Berita

Kalori dari minuman manis sangat berbahaya bagi kesehatan


Apakah kalori tertentu lebih berbahaya daripada yang lain?

Kebanyakan orang mungkin berasumsi bahwa semua kalori pada dasarnya sama. Namun, ini tidak sepenuhnya benar. Para peneliti sekarang telah menemukan bahwa kalori dari minuman yang dimaniskan dengan gula sangat tidak sehat dan berbahaya dibandingkan dengan jumlah kalori yang sama dalam makanan lain.

Para ilmuwan dari University of California, Davis menemukan dalam penelitian mereka saat ini bahwa kalori dari minuman manis lebih berbahaya daripada kalori dari sumber lain. Para dokter mempublikasikan hasil penelitian mereka dalam jurnal berbahasa Inggris "Obesity Reviews".

Apakah kalori semuanya sama?

Aturan umum adalah bahwa kalori adalah kalori, dan kelebihan kalori dari sumber apa pun cenderung menyebabkan kenaikan berat badan dan meningkatkan risiko penyakit.
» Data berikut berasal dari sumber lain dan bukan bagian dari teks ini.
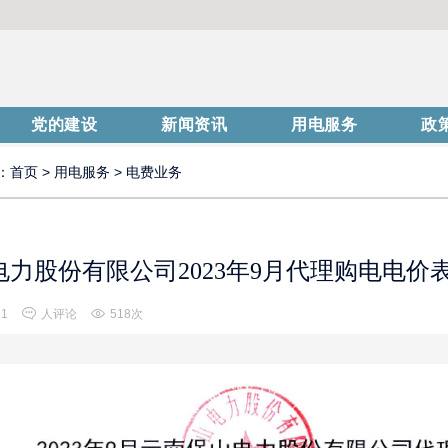
党的建设
新闻资讯
用电服务
政
：
首页
>
用电服务
>
电费业务
力股份有限公司2023年9月代理购电电价
21
人评论
518次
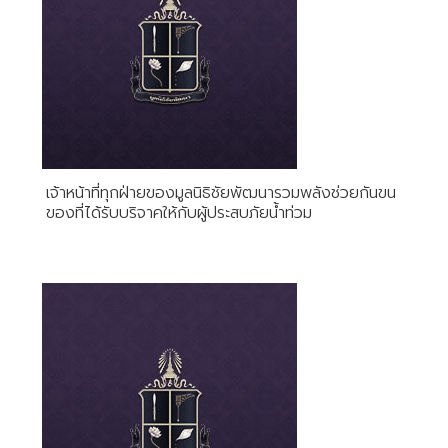
เจ้าหน้าที่ทุกฝ่ายของมูลนิธิชัยพัฒนารวมพลังช่วยกันขน
ของที่ได้รับบริจาคให้กับผู้ประสบภัยน้ำท่วม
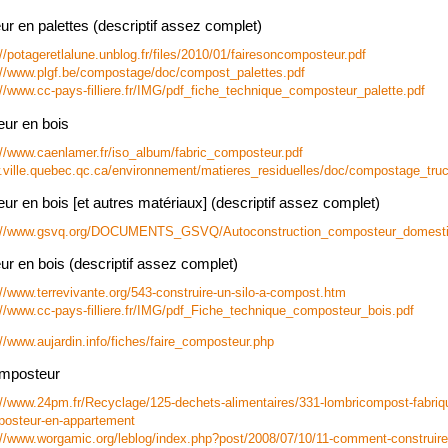
r en palettes (descriptif assez complet)
://potageretlalune.unblog.fr/files/2010/01/fairesoncomposteur.pdf
://www.plgf.be/compostage/doc/compost_palettes.pdf
://www.cc-pays-filliere.fr/IMG/pdf_fiche_technique_composteur_palette.pdf
ur en bois
://www.caenlamer.fr/iso_album/fabric_composteur.pdf
ville.quebec.qc.ca/environnement/matieres_residuelles/doc/compostage_truc
 en bois [et autres matériaux] (descriptif assez complet)
://www.gsvq.org/DOCUMENTS_GSVQ/Autoconstruction_composteur_domesti
r en bois (descriptif assez complet)
://www.terrevivante.org/543-construire-un-silo-a-compost.htm
://www.cc-pays-filliere.fr/IMG/pdf_Fiche_technique_composteur_bois.pdf
://www.aujardin.info/fiches/faire_composteur.php
mposteur
://www.24pm.fr/Recyclage/125-dechets-alimentaires/331-lombricompost-fabriq
osteur-en-appartement
://www.worgamic.org/leblog/index.php?post/2008/07/10/11-comment-construire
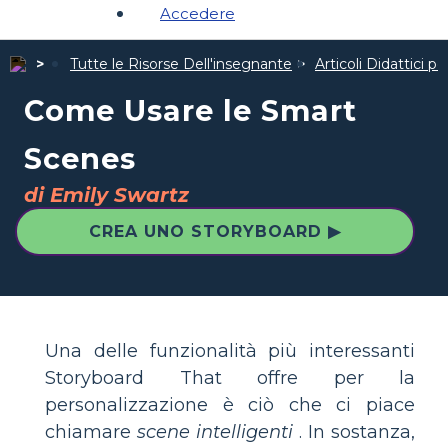
Accedere
Tutte le Risorse Dell'insegnante
Articoli Didattici p
Come Usare le Smart
Scenes
di Emily Swartz
CREA UNO STORYBOARD ▶
Una delle funzionalità più interessanti
Storyboard That offre per la
personalizzazione è ciò che ci piace
chiamare
scene intelligenti
. In sostanza,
Namun, dalam kenyataannya sepertinya sedikit berbeda.

Hindari mengkonsumsi minuman ini

Yang perlu diperhatikan adalah peringatan bahwa kalori dari minuman manis seperti minuman ringan, minuman beralkohol, jus buah, minuman energi, dan minuman non-alkohol lainnya dengan tambahan gula dapat sangat buruk bagi kesehatan dibandingkan dengan jumlah kalori yang sama dalam minuman atau makanan lain, kata para ilmuwan. .

Minuman manis adalah faktor risiko kardiometabolik

"Alur penelitian kami, yang memiliki pengalaman luas di bidang nutrisi dan metabolisme, sampai pada kesimpulan bahwa minuman yang dipermanis dengan gula merupakan faktor risiko kardiometabolik khusus dibandingkan dengan minuman atau makanan lain," kata penulis studi Kimber Stanhope dari University of California, Davis.

Kalori dari roti dan kentang lebih sehat

Pada dasarnya, penelitian ini memberikan informasi tentang bagaimana minuman yang dimaniskan dengan gula tidak terlalu sehat karena cara mereka diproses oleh tubuh kita, terutama dibandingkan dengan makanan bertepung seperti roti atau kentang, para dokter menjelaskan.

Fruktosa khususnya berbahaya?

Minuman berbahaya dimaniskan dengan jenis gula tertentu: baik fruktosa, sukrosa, campuran gula glukosa dan fruktosa 50/50, atau sirup jagung fruktosa tinggi, campuran glukosa dan fruktosa dengan proporsi fruktosa yang lebih tinggi. Tampaknya menjadi fruktosa dalam minuman ini yang mempercepat faktor risiko kardiometabolik karena diproses oleh hati, penulis studi menduga.

Risiko kesehatan meningkat terlepas dari gaya hidup

Risiko kesehatan yang terkait dengan minuman manis meningkat, bahkan jika orang benar-benar makan makanan seimbang di mana kalori yang mereka makan dan minum dibakar oleh aktivitas fisik mereka. Dengan kata lain, orang-orang ini tidak akan menambah berat badan, tetapi mereka akan membahayakan kesehatan mereka. Hasilnya luar biasa karena industri minuman sering mengklaim bahwa mengonsumsi minuman manis tidak berdampak negatif kecuali keseimbangan energi seimbang, kata para peneliti.

Pemanis juga berbahaya?

Tetapi pemanis seperti aspartam juga disalahkan atas kenaikan berat badan dan kesehatan jantung yang buruk. Namun, sejauh ini, tidak ada studi yang dapat diandalkan tentang orang-orang yang dapat dengan jelas membuktikan klaim ini.

Pola nutrisi mana yang sehat?

Studi ini menunjukkan betapa menantangnya ilmu gizi. Pada dasarnya tidak mungkin untuk membuat studi yang dapat menjelaskan banyak variabel. Pola nutrisi yang sehat, yang terdiri dari biji-bijian utuh, buah-buahan, sayuran, dan lemak sehat yang diproses secara minimal, jelas meningkatkan kesehatan daripada diet Barat yang khas. (sebagai)

Penulis dan sumber informasi

Video: Apakah Mengkonsumsi Cabe Itu Sehat? (November 2020).